■ PROMPT
Scan the lines below for the string "Hide" and copy every one that has it.

(Items listed in a dataset)

####

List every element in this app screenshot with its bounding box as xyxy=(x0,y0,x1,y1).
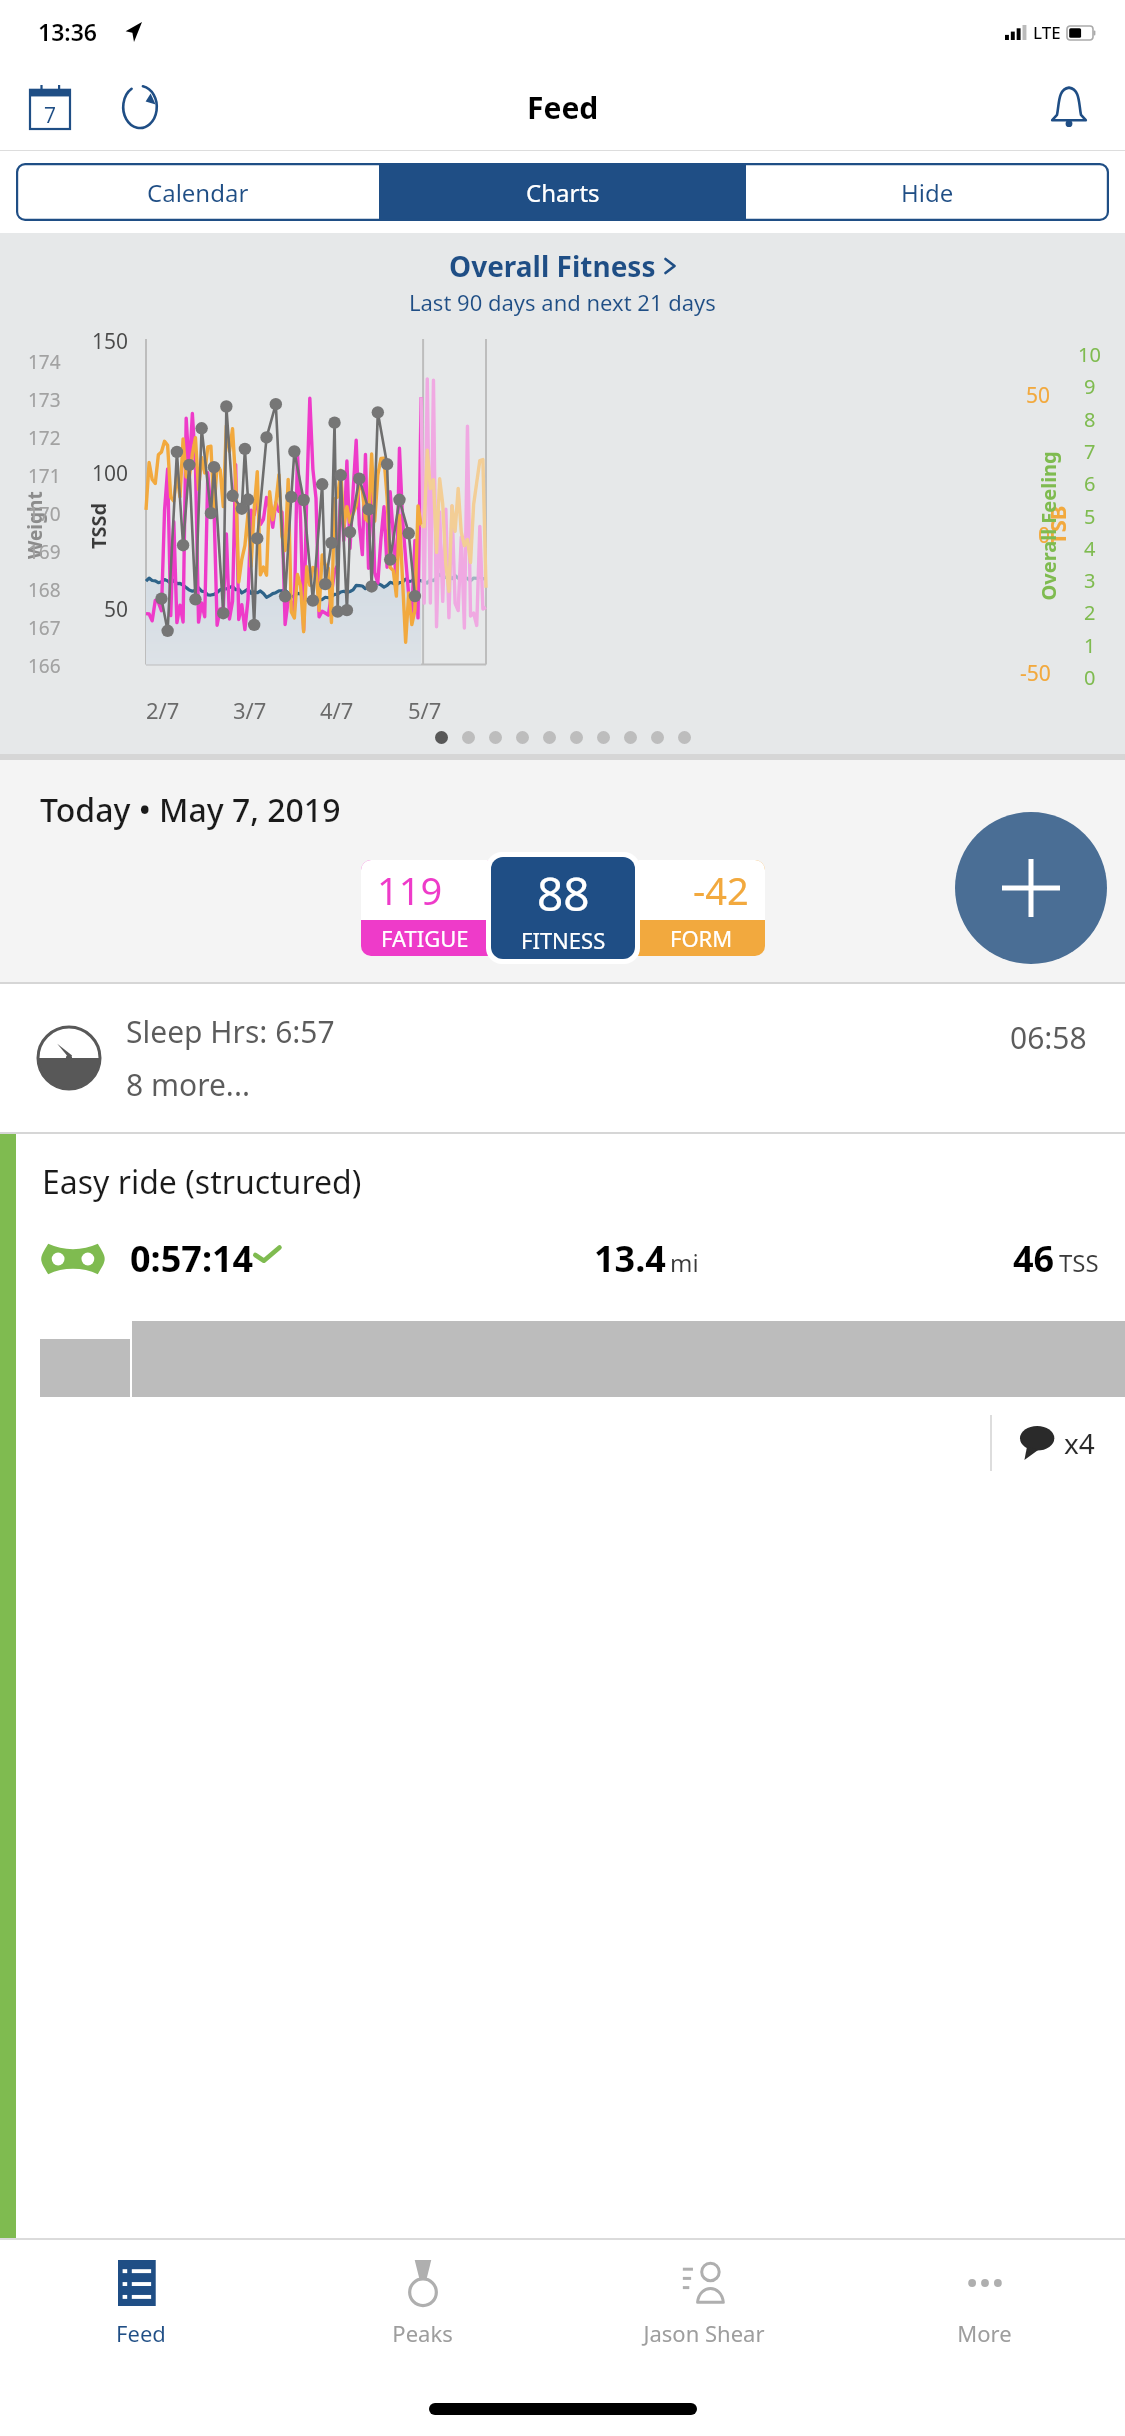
staticText: 2 xyxy=(1084,599,1096,626)
button[interactable] xyxy=(570,731,583,744)
staticText: 7 xyxy=(44,101,57,130)
staticText: 88 xyxy=(537,862,590,925)
staticText: FATIGUE xyxy=(381,923,469,953)
staticText: 6 xyxy=(1084,470,1096,497)
staticText: -42 xyxy=(693,864,749,916)
staticText: Hide xyxy=(901,176,954,209)
button[interactable]: Peaks xyxy=(282,2240,563,2368)
button[interactable] xyxy=(624,731,637,744)
staticText: 171 xyxy=(28,463,61,489)
button[interactable]: -42 xyxy=(629,860,765,956)
staticText: 0 xyxy=(1038,521,1051,550)
staticText: 13.4 xyxy=(594,1234,666,1283)
staticText: 150 xyxy=(92,327,129,356)
staticText: 172 xyxy=(28,425,61,451)
staticText: More xyxy=(957,2318,1012,2348)
button[interactable]: Jason Shear xyxy=(563,2240,844,2368)
staticText: 166 xyxy=(28,653,61,679)
staticText: Easy ride (structured) xyxy=(42,1160,362,1204)
staticText: 1 xyxy=(1084,632,1096,659)
staticText: Overall Fitness xyxy=(449,247,656,285)
button[interactable]: Sleep Hrs: 6:57 xyxy=(0,984,1125,1132)
staticText: mi xyxy=(670,1246,699,1279)
staticText: TSSd xyxy=(85,502,112,549)
staticText: Calendar xyxy=(147,176,249,209)
staticText: x4 xyxy=(1064,1424,1095,1462)
staticText: 8 more... xyxy=(126,1064,250,1105)
staticText: 9 xyxy=(1084,373,1096,400)
staticText: 169 xyxy=(28,539,61,565)
button[interactable]: Easy ride (structured) xyxy=(0,1134,1125,2238)
staticText: 173 xyxy=(28,387,61,413)
staticText: 119 xyxy=(377,864,443,916)
staticText: Feed xyxy=(116,2318,166,2348)
staticText: -50 xyxy=(1020,659,1051,688)
staticText: 06:58 xyxy=(1010,1017,1087,1058)
staticText: 0 xyxy=(1084,664,1096,691)
staticText: LTE xyxy=(1033,21,1061,44)
staticText: 3/7 xyxy=(233,695,267,725)
staticText: Peaks xyxy=(392,2318,453,2348)
button[interactable] xyxy=(678,731,691,744)
staticText: 13:36 xyxy=(38,16,97,47)
staticText: 46 xyxy=(1013,1234,1055,1283)
staticText: 167 xyxy=(28,615,61,641)
button[interactable] xyxy=(489,731,502,744)
staticText: 10 xyxy=(1078,341,1101,368)
staticText: 3 xyxy=(1084,567,1096,594)
button[interactable]: More xyxy=(844,2240,1125,2368)
staticText: Sleep Hrs: 6:57 xyxy=(126,1011,335,1052)
staticText: Overall Feeling xyxy=(1034,450,1062,600)
button[interactable] xyxy=(435,731,448,744)
staticText: 2/7 xyxy=(146,695,180,725)
staticText: Today • May 7, 2019 xyxy=(40,788,341,832)
staticText: Weight xyxy=(22,491,48,559)
staticText: Jason Shear xyxy=(643,2318,765,2348)
staticText: Charts xyxy=(526,176,600,209)
button[interactable]: Feed xyxy=(0,2240,282,2368)
button[interactable] xyxy=(651,731,664,744)
staticText: 50 xyxy=(1026,381,1051,410)
staticText: FORM xyxy=(670,923,733,953)
button[interactable]: Overall Fitness xyxy=(441,245,684,287)
staticText: 5/7 xyxy=(408,695,442,725)
staticText: TSS xyxy=(1059,1246,1099,1279)
button[interactable] xyxy=(543,731,556,744)
staticText: 5 xyxy=(1084,503,1096,530)
staticText: 4/7 xyxy=(320,695,354,725)
button[interactable]: 119 xyxy=(361,860,497,956)
button[interactable]: Notifications xyxy=(1037,75,1101,139)
staticText: TSB xyxy=(1042,505,1072,545)
staticText: Last 90 days and next 21 days xyxy=(409,287,716,317)
staticText: Feed xyxy=(527,87,599,128)
staticText: 170 xyxy=(28,501,61,527)
staticText: 168 xyxy=(28,577,61,603)
staticText: 8 xyxy=(1084,406,1096,433)
button[interactable]: 88 xyxy=(491,857,635,959)
staticText: 7 xyxy=(1084,438,1096,465)
staticText: 0:57:14 xyxy=(130,1234,254,1283)
staticText: 4 xyxy=(1084,535,1096,562)
staticText: 100 xyxy=(92,459,129,488)
button[interactable]: Charts xyxy=(381,163,744,221)
button[interactable]: Calendar xyxy=(22,79,78,135)
staticText: FITNESS xyxy=(521,925,606,955)
button[interactable]: Refresh xyxy=(108,75,172,139)
staticText: 174 xyxy=(28,349,61,375)
button[interactable] xyxy=(516,731,529,744)
button[interactable]: Calendar xyxy=(16,163,379,221)
button[interactable] xyxy=(462,731,475,744)
button[interactable]: Hide xyxy=(746,163,1109,221)
staticText: 50 xyxy=(104,595,129,624)
button[interactable]: Add xyxy=(955,812,1107,964)
button[interactable] xyxy=(597,731,610,744)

####

■ PROBLEM SOLUTION
staticText: Hide xyxy=(901,176,954,209)
button[interactable]: Hide xyxy=(746,163,1109,221)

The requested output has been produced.